Russia blames Poles for Kaczynski jet crash

GlobalPost
Updated on
The World

Russian officials investigating the plane crash that killed Polish President Lech Kaczynski blamed the Poles on Wednesday, saying the crew was pressured to land in bad weather by an air force commander who had been drinking.

The Tu-154 that crashed last April near the western Russian city of Smolensk was carrying Kaczynski and other senior Polish officials to a ceremony to honor Polish officers killed by Soviet secret police in 1940.

Officials of Russia's Interstate Aviation Committee, which investigates crashes in the former Soviet Union, said Wednesday that the pilots were pressured to land by Gen. Andrzej Blasik, who was in the cockpit, The Washington Post reported.

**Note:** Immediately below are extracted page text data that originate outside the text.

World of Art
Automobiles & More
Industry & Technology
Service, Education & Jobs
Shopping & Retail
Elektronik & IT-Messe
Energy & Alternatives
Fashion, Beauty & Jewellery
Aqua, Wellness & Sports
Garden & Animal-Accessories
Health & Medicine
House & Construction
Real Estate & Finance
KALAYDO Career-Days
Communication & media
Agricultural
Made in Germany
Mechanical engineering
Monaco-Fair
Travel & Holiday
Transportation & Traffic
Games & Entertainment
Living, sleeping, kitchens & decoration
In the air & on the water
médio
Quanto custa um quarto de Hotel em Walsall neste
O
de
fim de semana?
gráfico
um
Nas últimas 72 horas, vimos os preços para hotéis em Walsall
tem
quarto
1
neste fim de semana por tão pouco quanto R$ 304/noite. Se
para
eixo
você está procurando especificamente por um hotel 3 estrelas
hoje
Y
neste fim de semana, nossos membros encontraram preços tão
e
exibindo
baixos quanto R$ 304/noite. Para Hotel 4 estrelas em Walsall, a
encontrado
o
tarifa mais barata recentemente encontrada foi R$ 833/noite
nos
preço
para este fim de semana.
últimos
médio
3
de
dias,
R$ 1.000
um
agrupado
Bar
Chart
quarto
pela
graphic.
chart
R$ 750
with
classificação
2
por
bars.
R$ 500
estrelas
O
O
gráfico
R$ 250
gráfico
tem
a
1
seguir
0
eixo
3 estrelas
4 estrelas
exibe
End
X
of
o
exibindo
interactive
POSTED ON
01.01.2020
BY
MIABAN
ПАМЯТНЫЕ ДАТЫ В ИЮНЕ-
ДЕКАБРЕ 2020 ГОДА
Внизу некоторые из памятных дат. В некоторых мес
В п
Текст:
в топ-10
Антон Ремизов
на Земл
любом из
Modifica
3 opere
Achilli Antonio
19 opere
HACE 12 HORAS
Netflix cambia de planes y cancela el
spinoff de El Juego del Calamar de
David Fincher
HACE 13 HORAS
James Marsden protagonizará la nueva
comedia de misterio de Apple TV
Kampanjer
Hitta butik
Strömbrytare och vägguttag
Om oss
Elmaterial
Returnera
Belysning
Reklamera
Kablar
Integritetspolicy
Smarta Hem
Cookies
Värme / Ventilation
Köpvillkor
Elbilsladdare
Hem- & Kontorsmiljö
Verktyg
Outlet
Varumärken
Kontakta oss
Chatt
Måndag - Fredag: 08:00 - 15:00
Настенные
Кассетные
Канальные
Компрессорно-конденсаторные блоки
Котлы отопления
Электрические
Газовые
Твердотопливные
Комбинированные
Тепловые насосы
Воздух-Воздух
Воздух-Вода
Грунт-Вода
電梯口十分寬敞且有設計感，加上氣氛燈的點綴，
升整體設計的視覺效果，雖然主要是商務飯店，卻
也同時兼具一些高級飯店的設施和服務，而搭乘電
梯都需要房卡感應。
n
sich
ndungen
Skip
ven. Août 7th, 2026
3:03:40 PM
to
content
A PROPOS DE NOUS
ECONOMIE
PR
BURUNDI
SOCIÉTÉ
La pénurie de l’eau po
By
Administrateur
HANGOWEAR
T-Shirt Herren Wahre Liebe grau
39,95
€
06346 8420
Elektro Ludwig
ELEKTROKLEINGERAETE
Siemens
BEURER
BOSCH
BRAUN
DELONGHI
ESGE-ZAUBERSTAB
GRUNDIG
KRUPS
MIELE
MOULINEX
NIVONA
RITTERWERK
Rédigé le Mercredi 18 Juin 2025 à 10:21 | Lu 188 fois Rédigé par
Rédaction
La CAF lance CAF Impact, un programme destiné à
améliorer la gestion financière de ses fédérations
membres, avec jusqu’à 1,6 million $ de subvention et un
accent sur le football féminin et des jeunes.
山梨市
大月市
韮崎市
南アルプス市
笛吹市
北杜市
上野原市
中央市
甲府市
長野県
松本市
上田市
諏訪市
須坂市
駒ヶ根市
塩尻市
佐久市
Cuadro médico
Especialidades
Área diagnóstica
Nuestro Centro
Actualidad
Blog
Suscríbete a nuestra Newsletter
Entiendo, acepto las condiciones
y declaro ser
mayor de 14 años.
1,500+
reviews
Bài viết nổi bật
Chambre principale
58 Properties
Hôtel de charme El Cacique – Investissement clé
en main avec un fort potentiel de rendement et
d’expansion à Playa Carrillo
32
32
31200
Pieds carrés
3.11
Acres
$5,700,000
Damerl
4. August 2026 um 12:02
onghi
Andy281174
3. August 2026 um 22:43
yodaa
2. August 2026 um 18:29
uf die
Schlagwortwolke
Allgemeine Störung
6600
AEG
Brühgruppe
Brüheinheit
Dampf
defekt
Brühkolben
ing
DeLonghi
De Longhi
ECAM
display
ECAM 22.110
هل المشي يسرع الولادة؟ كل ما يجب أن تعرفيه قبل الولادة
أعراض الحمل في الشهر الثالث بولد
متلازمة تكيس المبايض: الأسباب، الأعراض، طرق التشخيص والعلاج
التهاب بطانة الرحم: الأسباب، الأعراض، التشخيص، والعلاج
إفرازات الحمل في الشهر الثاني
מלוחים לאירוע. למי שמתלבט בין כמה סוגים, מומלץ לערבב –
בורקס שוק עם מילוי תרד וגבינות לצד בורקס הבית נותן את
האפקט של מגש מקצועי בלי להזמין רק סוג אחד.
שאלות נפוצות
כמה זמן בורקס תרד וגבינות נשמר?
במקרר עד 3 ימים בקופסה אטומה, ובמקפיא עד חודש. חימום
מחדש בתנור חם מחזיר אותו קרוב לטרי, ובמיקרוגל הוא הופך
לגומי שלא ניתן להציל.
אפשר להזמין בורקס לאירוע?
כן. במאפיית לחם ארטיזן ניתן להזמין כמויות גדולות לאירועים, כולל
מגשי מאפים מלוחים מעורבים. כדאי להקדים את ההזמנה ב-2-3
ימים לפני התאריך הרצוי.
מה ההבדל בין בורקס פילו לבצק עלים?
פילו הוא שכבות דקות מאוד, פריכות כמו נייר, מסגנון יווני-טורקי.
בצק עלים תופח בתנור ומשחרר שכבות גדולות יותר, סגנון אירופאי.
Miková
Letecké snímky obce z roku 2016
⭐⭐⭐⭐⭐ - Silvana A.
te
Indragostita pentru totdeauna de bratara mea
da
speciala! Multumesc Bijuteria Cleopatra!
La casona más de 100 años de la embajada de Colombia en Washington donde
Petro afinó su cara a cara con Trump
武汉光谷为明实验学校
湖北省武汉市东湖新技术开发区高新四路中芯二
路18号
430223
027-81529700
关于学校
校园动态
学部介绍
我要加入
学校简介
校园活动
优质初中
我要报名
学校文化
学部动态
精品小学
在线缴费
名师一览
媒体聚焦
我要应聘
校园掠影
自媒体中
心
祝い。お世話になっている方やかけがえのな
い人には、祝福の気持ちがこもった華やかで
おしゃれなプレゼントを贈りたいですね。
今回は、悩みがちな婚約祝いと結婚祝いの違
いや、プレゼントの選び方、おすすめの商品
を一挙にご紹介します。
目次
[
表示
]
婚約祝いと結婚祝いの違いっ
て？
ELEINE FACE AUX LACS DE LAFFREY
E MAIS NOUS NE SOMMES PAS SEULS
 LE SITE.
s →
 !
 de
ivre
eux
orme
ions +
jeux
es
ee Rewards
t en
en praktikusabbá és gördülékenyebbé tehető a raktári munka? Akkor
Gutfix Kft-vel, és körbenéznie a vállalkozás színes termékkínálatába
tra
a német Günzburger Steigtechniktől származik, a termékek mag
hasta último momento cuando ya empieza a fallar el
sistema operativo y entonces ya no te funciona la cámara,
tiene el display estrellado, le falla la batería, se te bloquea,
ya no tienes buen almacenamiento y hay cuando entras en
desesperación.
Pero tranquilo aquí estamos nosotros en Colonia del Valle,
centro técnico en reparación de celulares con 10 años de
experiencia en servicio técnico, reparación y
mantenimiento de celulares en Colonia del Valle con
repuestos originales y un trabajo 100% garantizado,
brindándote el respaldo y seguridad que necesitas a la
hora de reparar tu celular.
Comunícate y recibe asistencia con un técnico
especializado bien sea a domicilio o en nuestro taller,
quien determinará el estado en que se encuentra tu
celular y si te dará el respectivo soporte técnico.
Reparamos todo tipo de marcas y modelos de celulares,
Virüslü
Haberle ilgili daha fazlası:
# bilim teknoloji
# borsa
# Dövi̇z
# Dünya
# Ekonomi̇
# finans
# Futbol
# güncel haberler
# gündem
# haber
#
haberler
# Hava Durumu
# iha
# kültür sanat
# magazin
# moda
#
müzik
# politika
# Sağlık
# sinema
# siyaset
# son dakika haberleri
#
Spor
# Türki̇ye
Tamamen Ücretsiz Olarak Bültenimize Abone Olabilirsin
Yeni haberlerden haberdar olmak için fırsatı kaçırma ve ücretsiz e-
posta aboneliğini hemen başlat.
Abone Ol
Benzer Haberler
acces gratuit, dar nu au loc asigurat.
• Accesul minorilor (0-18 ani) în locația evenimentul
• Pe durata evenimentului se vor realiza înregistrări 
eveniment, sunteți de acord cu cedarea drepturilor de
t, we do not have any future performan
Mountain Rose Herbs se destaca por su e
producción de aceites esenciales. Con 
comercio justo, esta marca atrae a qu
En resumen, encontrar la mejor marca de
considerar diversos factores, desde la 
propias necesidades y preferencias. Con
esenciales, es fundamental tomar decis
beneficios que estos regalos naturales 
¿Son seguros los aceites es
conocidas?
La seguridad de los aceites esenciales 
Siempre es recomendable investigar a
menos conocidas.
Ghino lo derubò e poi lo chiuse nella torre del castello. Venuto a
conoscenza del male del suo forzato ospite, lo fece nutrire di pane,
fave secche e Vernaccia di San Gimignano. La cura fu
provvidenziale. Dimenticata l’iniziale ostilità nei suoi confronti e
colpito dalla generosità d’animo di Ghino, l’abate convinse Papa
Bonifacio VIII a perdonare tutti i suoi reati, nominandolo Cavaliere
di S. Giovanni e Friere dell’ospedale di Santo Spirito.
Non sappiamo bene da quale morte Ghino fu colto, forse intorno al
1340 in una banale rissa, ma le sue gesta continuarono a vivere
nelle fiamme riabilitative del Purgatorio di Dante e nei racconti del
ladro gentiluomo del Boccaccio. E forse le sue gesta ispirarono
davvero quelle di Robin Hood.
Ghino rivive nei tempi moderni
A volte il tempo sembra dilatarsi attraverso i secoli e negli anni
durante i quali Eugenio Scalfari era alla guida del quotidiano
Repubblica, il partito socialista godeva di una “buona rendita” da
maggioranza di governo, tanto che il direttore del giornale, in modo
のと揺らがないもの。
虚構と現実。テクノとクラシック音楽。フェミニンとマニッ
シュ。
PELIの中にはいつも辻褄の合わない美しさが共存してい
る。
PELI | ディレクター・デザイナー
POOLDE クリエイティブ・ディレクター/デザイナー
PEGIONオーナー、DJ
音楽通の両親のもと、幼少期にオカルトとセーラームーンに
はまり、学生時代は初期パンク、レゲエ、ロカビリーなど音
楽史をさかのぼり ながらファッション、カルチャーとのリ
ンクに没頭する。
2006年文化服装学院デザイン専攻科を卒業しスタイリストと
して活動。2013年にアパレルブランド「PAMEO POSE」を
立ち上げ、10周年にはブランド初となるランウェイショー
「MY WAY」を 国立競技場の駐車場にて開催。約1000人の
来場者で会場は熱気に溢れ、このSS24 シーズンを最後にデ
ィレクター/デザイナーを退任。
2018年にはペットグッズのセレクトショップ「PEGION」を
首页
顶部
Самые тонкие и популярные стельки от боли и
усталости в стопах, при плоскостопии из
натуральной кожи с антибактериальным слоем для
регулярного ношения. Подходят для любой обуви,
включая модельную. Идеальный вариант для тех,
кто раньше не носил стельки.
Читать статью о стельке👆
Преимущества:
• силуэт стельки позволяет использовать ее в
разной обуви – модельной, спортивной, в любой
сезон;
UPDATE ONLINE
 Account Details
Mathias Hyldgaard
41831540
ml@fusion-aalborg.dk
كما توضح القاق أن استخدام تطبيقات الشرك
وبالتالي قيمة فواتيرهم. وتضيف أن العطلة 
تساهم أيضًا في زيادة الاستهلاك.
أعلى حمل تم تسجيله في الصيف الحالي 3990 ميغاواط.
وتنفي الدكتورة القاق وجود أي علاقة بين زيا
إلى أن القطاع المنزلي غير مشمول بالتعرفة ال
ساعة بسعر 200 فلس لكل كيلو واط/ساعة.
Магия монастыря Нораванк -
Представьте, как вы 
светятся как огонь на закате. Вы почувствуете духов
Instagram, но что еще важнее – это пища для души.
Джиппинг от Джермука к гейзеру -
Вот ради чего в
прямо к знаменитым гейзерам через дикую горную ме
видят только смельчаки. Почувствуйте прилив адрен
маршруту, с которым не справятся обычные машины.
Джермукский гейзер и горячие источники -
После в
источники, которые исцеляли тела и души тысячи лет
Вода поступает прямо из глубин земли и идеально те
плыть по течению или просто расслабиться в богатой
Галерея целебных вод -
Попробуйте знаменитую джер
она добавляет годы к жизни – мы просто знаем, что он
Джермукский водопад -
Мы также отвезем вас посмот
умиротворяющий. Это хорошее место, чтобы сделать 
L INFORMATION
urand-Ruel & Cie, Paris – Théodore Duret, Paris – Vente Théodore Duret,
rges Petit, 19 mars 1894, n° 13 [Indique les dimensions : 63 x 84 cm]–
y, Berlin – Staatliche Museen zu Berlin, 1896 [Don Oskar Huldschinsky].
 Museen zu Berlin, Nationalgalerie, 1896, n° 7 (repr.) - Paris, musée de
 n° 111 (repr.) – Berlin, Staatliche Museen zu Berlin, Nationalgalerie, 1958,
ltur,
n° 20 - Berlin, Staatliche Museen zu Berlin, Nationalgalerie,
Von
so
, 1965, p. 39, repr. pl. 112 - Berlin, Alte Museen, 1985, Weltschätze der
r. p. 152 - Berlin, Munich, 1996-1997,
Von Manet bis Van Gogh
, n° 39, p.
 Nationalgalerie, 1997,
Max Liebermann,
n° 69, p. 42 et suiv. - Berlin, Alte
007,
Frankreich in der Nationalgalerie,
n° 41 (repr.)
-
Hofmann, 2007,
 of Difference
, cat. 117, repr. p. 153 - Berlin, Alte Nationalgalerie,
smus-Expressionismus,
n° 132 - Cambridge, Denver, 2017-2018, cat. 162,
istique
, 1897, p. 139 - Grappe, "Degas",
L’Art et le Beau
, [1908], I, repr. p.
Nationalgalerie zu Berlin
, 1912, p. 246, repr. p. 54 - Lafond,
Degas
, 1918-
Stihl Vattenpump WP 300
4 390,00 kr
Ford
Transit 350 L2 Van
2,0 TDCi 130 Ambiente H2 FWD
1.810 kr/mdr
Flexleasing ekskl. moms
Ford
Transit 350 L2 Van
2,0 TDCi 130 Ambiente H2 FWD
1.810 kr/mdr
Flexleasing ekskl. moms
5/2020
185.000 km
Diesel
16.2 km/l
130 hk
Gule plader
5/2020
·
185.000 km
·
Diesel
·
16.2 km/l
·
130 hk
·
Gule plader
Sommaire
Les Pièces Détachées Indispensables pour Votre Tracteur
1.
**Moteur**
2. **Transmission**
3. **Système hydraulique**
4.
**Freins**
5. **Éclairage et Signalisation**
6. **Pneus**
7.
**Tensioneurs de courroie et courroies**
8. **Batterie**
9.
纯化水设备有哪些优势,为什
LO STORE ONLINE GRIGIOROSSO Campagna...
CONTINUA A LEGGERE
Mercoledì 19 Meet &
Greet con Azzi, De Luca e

They said he had a blood-alcohol level of about 0.06 percent, enough to impair reasoning.

The crew should have diverted to another airport in light of "repeated and timely" warnings about bad weather in Smolensk, the Interstate Aviation Committee concluded.

The details of the investigation, which were criticized by Polish Prime Minister Donald Tusk in December, were expected to be revealed at a press conference in Moscow later on Wednesday, according to Russian news agency RIA Novosti.

The investigators first sent their report, which killed 96 people, to Tusk on Oct. 20. Tusk sent the report back with 150 comments, labeled the investigation "unacceptable" and said that some of the conclusions it had made were "without foundation."

Polish experts earlier said they were dissatisfied with the documents provided by Russia. Most of the complaints concerned a lack of technical details about the Severny airport in Smolensk

A spokesman for Tusk said the prime minister would not cut short his holiday in the Italian Dolomites to read the final report, according to RIA Novosti.

The crash report is not the only source of tension between Poland and Russia. Some Poles now speculate that the body returned by Russia to Poland is not Lech Kaczynski's.